A number of those charged had been held under the 90-day detention law and were subjected to ill treatment. One of these, Ms Sylvia Neame, was sentenced to two months' imprisonment for trying to escape from custody. The other accused were Mr. Louis Baker, Ms. Esther Barsel, Mr. Hymie Barsel, Ms. Mollie Doyle, Ms. Florence Duncan, Dr. Costa Gazides, Mr. Norman Levy, Ms. Jean Middleton, Ms. Ann Nicholson, Mr. Ivan F Schermbrucker, Mr. Paul Trewhela and Mr. Eli Weinberg. In April 1965, after they had been in custody for nearly a year, the fifteen were sentenced to terms of imprisonment ranging from one to five years.

Esther was sent to the remote Barberton Prison for three years of hard labor in 1965. She was in the women's ward, next to her cell was Nelson Mandela's cell for a period before he was sent to Robben Island, and close by was the cell where Hymie was held in solitary confinement. After Esther's release she was also "Banned" for a period of approximately 20 years.

Esther was private secretary to Chris Hani, the South African Communist Party leader, after his 1990 return from Lusaka from 30 years of military exile. Hani was assassinated on 10 April 1993.

Barsel's fight for workers' rights was lifelong; as late as 2006, at the age of eighty-one, she was blogging information about the defunct Friends of the Soviet Union. [1]

Barsel counted among her friends former South African President Nelson Mandela. Her death came almost three months to the day after joining him and 24 other of his closest friends for his private lunch to commemorate his ninetieth birthday. Mandela sent a letter of condolence to Esther's family, and it was read aloud at the funeral in Johannesburg on 7 October 2008:

Dear Merle and family, We have been deeply saddened by the loss of Comrade Esther. She dedicated her life to the struggle for justice in South Africa, and was a formidable and highly respected resource to the movement with which she was associated for so long. She will be remembered as a great South African and a beloved comrade. Please be assured of our support and solidarity during this difficult time. Sincerely,

N R Mandela[2]

At 14:30 on 19 October 2008, a memorial service was held at Women's Jail, Constitution Hill, Johannesburg. In his invitation to members of the public to attend the service, the Secretary of the SACP's JHB Branch wrote,

We urge comrades to come in numbers to pay tribute to the late veteran of the peoples' struggle.

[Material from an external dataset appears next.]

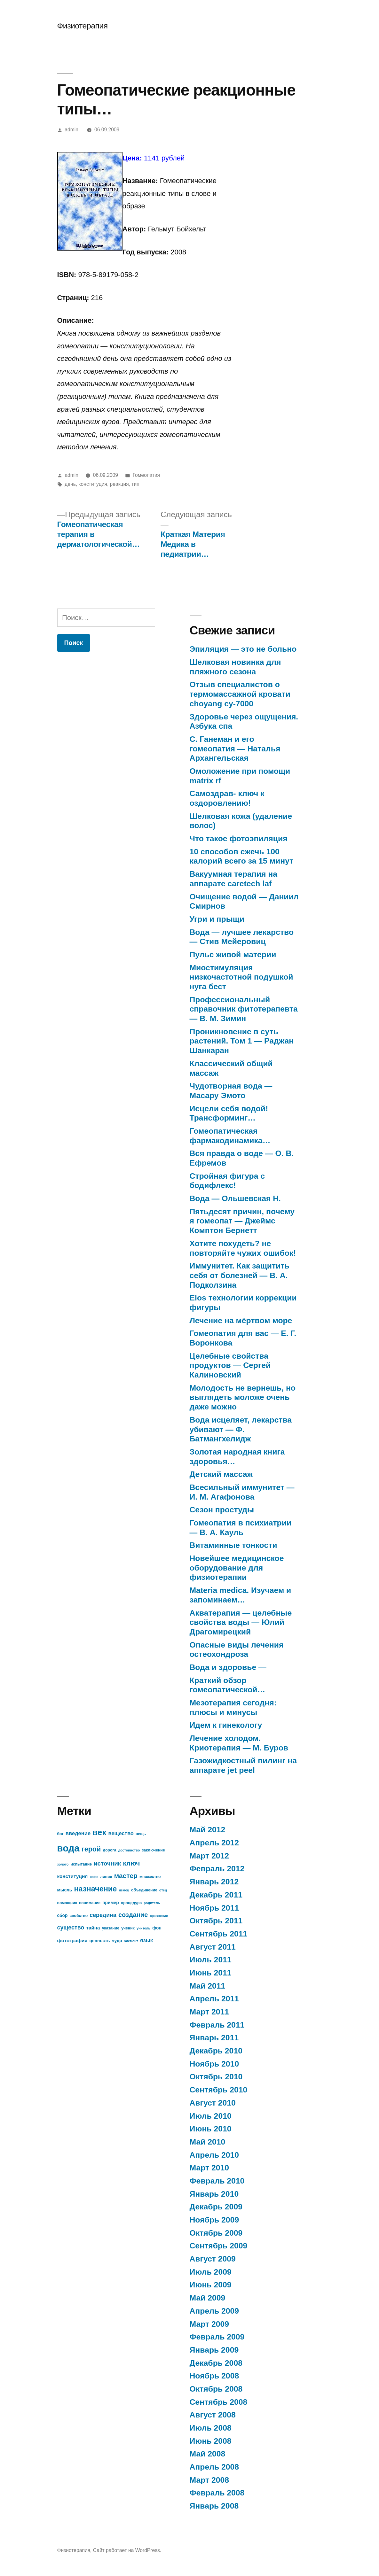 This screenshot has height=2576, width=379. I want to click on Октябрь 2011, so click(216, 1920).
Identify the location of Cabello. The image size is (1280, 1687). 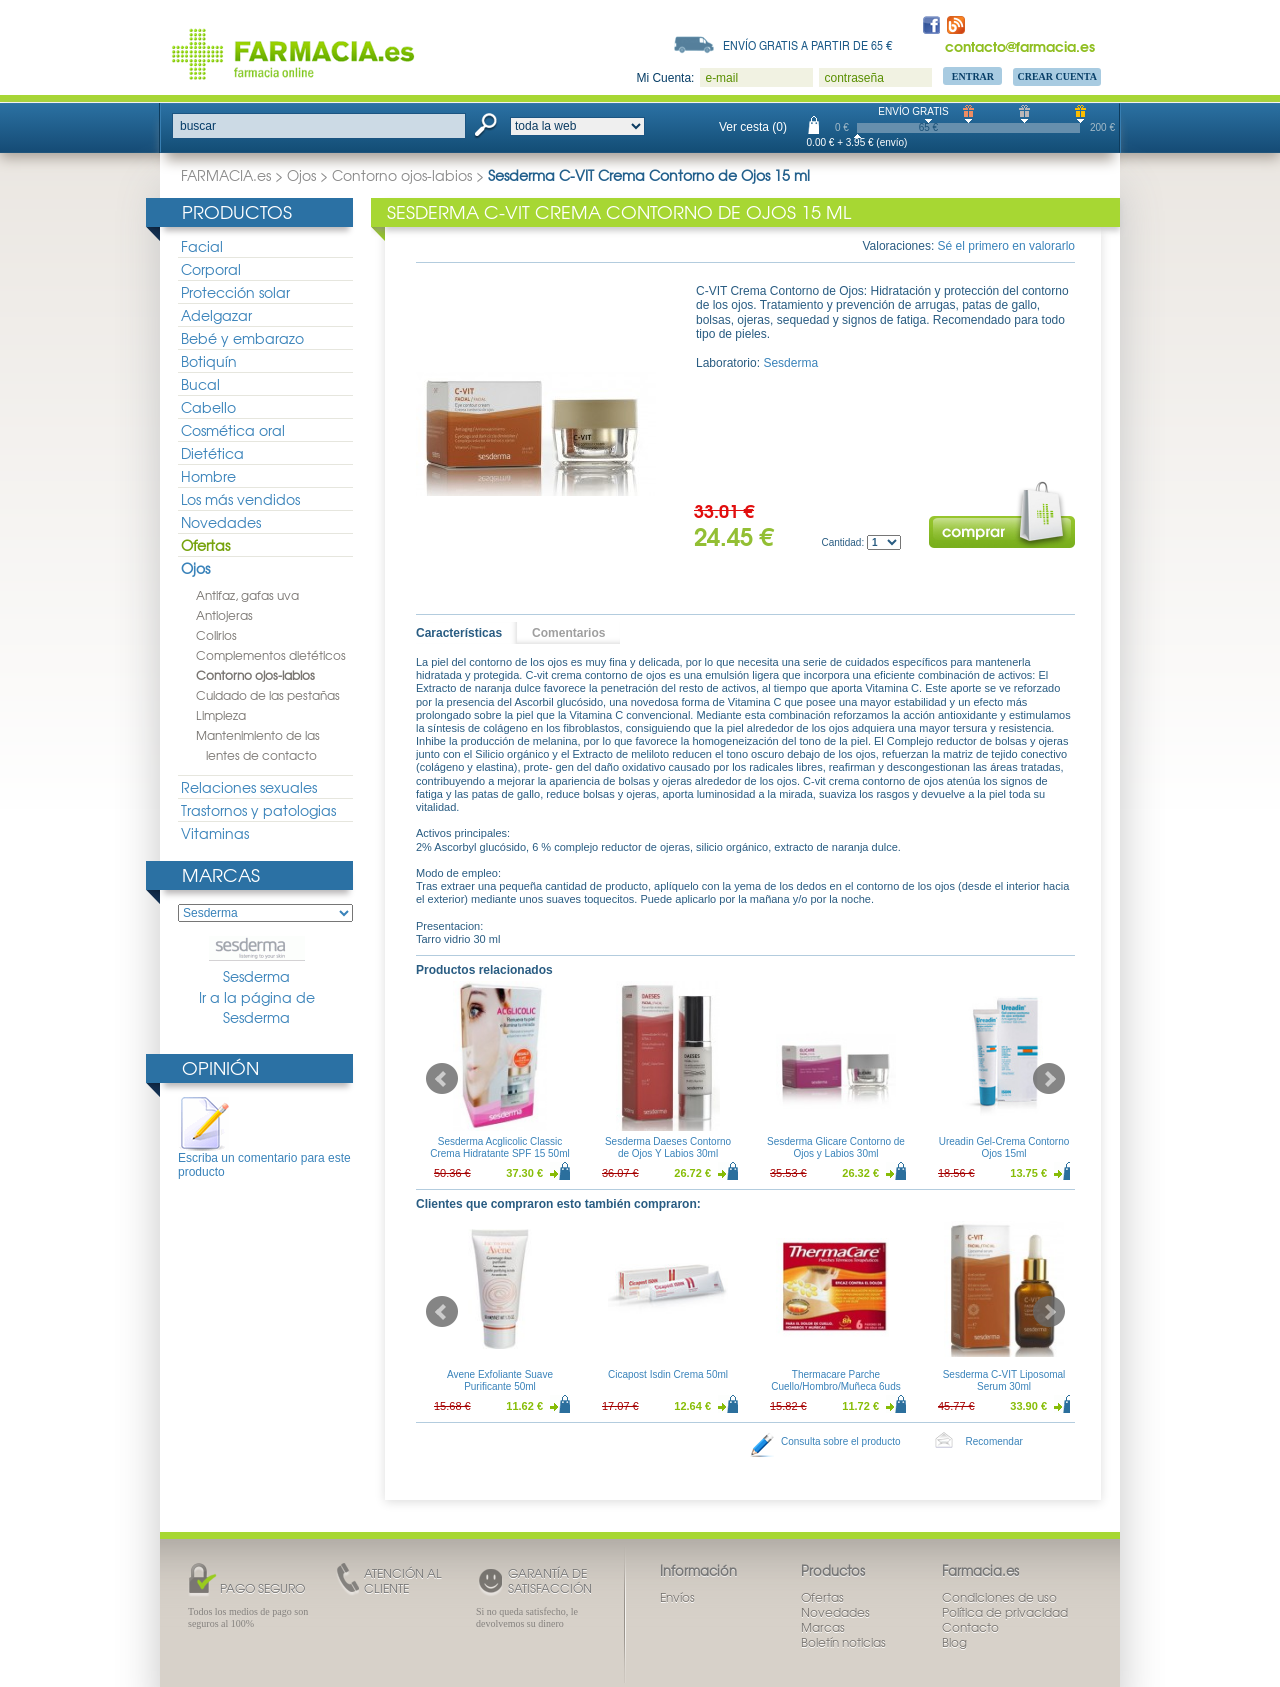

Viva ANC/SACP/COSATU alliance Viva!

Forward to the dictatorship of the proletariat, Forward!

Amaaaandla![3]

ANC spokesperson Jesse Duarte described Barsel as "a tireless political activist who remained engaged in the struggle until the end of her life".

"We pay homage to this gallant revolutionary who was unwavering in her commitment and dedication to the struggle for a democratic and just South Africa," Duarte said in a statement.

Duarte also said the ANC would treasure Barsel's contribution to the struggle for liberation and the building of democracy.

The Young Communist League (YCL) spokesperson Castro Ngobese commended Barsel for defying all odds and giving her life to the struggle for liberation. "She sacrificed her own luxurious and better life given the privileges enjoyed by the tiny white minority in our country during the Apartheid years and committed herself in the struggle of the oppressed," said Ngobese.

The country of Liberia issued a postage stamp in March 2011 honoring Esther as one of the Legendary Heroes of Africa.

==Personal==
Barsel and her husband raised their three daughters, Sonya, Linda, Merle, in Yeoville, Johannesburg. Sonya chose to emigrate to the United States with her husband and two children at the height of the apartheid violence, while Barsel's other two daughters chose to stay in South Africa.

Esther was buried in Johannesburg according to Jewish tradition.